We can change people's ideas.
And slowly over time, our countries, our entire societies evolve and change in ways that we hope are better, but not always, without having to have violent revolution and tearing the streets up and burning things down.
I mean, it seems that a backlash of radical social change is not always, but it has to be tempered.
I think you see that with polls on immigration pew polls, especially for how people view others.
But good, good question.
Next.
Hi.
Salgan.
Hey.
What's your favorite dinosaur?
Sorgan, have you even met CD?
I'm weirdly partial to baryonics for some reason.
I can't even explain why.
This has got a massive claw on its finger, and I don't know why.
As a kid, I always found that interesting.
Next one.
All right, next, let's go.
Don't adjust it, just speak into it.
Go go.
Hello, my name is David, and I'm for free speech.
I paid attention to your Twitter a while, and I want to know.
Who's not my sorry?
Really?
Yeah.
Sorry.
I don't know why anyone would.
I want to know: do you still trigger the alt-right with black cuckold porn?
And if so, do you have any on your computer right now?
I would never need to store it on my computer.
It's only a Google search away.
But yeah, it's like that kryptonite.
It's like that kryptonite, so of course.
But yeah, I'm not on Twitter anymore, obviously.
But people seem to think that I was banned from Twitter for that.
I wasn't.
So Twitter had no stance on.
It wasn't cuckold porn.
It was gay cuckold porn.
I'm not going to thank you for your question.
I enjoyed it.
Next up.
Hi, my name's Andrew.
Hey, Andrew.
I have a question for both of you, I guess.
So I'm a freshman here in Portland, and I have a question on how to.

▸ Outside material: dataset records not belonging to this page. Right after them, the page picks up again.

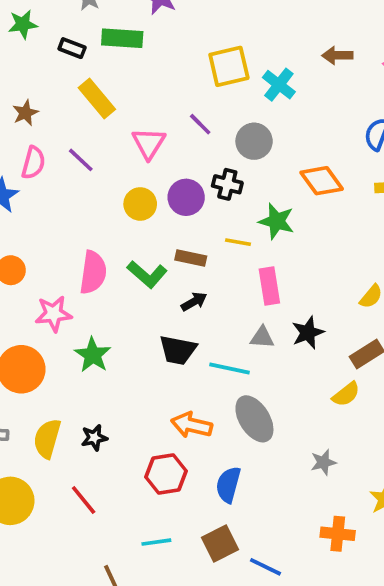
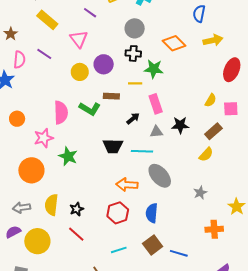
purple line: (200, 124) -> (90, 13), moved
black cross: (227, 184) -> (133, 53), moved
black arrow: (194, 302) -> (133, 118), moved
black star: (308, 333) -> (180, 125), turned 30
black star: (94, 438) -> (77, 209), moved

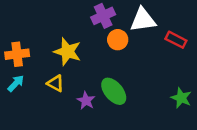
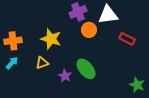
red rectangle: (176, 40) -> (127, 39), moved
yellow triangle: (56, 83) -> (42, 63), turned -48
green star: (181, 98) -> (137, 85), moved

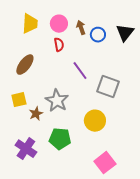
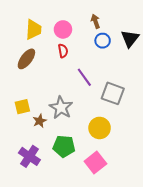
brown arrow: (81, 28) -> (95, 21), moved
brown ellipse: (25, 65) -> (26, 59), moved
pink square: (105, 163) -> (95, 162), moved

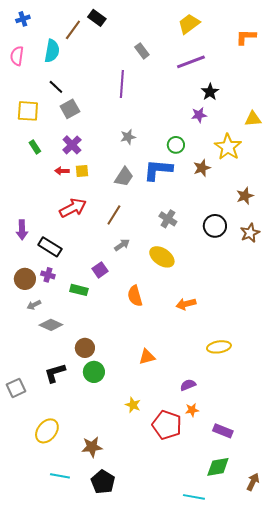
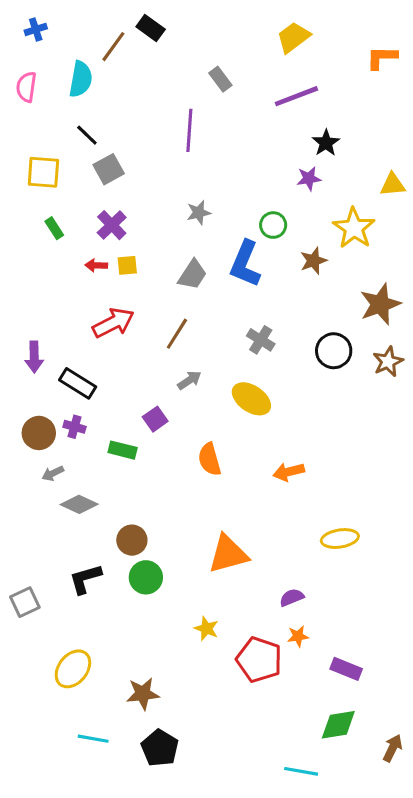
blue L-shape: (158, 170) -> (245, 264), turned -72
brown star: (245, 196) -> (380, 304), size x1.5
orange triangle: (147, 357) -> (228, 554), size x1.6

So I'm taking intro to journalism right now, and I guess I look at a lot of articles from around, you know, classics like The Guardian, you know, CNN, Vox.
What's your question?
Sorry, I'm rambling.
But how can I be objective?
Like, I see their kind of journalism, and I sort of look at it and I sort of break it down.
But I just, how can I be an effective journal?

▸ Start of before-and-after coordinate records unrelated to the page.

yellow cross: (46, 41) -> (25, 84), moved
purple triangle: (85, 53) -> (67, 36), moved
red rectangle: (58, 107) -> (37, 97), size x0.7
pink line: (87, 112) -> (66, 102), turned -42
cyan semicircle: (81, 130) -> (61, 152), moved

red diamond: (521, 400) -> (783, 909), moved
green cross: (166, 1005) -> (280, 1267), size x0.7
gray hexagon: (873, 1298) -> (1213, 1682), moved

How can I be an effective reporter or interviewer by being as objective as possible?
Is there a way I can do that?
Yeah, okay.
You've got to start by understanding your own personal philosophy and your own biases.
What are you in favor of?
And you've got to practice self-discipline.
You've got to actually understand your own position, understand their position well enough to be able to understand when you're deliberately favoring one thing, or not even deliberately, sorry, unintentionally favoring one side over another.

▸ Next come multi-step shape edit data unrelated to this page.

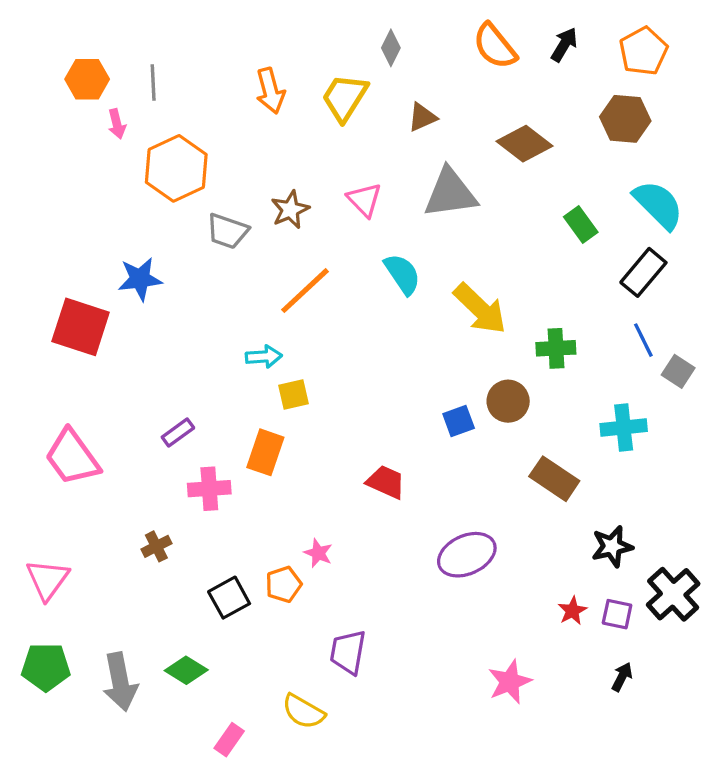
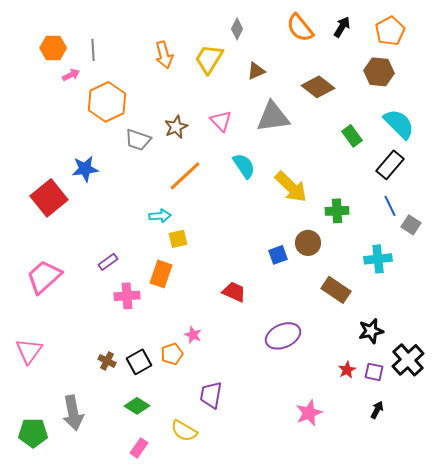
pink arrow: (117, 124) -> (71, 75), turned -102
red square: (81, 327) -> (49, 198), turned 33
pink trapezoid: (72, 457) -> (44, 277), turned 84
brown cross: (156, 546) -> (107, 361), moved, turned -36
green pentagon: (46, 667) -> (33, 433), moved
green diamond: (186, 670) -> (137, 406), moved

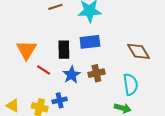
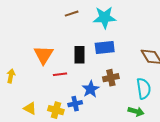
red line: (44, 70) -> (60, 74), turned -40
blue star: (72, 75) -> (91, 89), moved

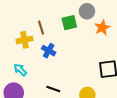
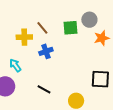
brown line: (41, 28) -> (42, 28), turned -32
blue cross: (49, 51) -> (46, 51), turned 32

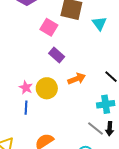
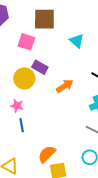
cyan triangle: (99, 23) -> (77, 41), moved
yellow circle: (47, 88) -> (24, 78), moved

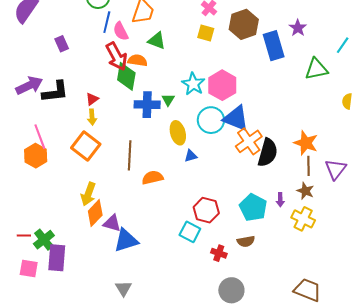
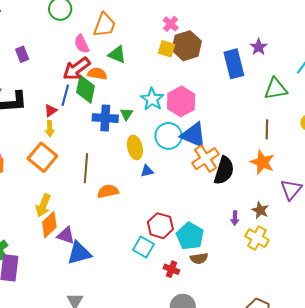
blue line: (107, 22) -> (65, 95), moved
brown hexagon: (244, 24) -> (187, 46), moved
red arrow: (117, 56) -> (76, 69), turned 80
brown line: (309, 166) -> (267, 129), moved
cyan pentagon: (253, 207) -> (190, 236), moved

You're never going to get it right.
You're never going to get it right.
It's going to be a constant process, but you've got to – I find the easiest thing to do is try and approach it twice from each side of the argument.
And when you're doing whichever side, try and treat what they're saying as credible.
Try and treat it as the most charitable interpretation.
And then you've effectively got to synthesize what you believe to be the truth of it from what you've got.
But it's going to be an eternal struggle to do that.
And it's the action, the attempt to be objective is way more important than the goal.
You'll never reach the goal, but the fact that you try will incrementally, day by day, make you better at what you do in that respect.
There's something awesome about being sincere.
There's something just a good way to be in the world.
You can develop good friendships.
You can develop good relationships, a more fulfilling life.
And I see this stuff as the opposite of the opposite of sincerity.
It fosters insincere people who behave in artificial ways.